Extracted data entries:
● ● ●

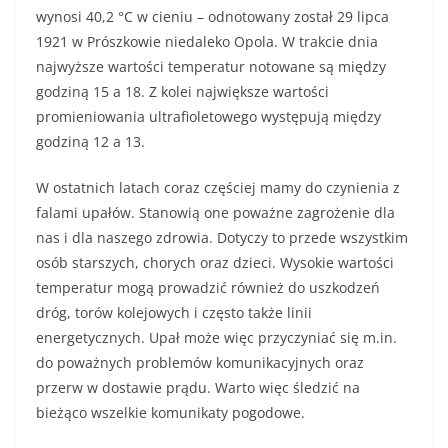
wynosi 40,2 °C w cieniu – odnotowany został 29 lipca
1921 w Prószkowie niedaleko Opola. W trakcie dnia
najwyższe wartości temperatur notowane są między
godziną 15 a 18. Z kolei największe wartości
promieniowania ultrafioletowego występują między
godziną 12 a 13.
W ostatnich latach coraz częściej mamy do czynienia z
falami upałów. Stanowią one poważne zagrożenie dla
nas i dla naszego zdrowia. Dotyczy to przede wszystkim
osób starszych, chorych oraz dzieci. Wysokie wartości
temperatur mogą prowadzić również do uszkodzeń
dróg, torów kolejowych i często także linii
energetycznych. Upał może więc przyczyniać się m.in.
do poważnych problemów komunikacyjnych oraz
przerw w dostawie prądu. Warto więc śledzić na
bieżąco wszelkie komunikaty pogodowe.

● ● ●

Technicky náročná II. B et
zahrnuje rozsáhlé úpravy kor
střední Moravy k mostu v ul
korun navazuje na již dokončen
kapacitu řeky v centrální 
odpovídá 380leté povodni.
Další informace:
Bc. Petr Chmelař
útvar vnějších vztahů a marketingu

● ● ●

EXERCISE DETAILS.
Among the entries, how many lines contain the word "godziną"? Give the number alone.

ANSWER FOR THE TASK.
2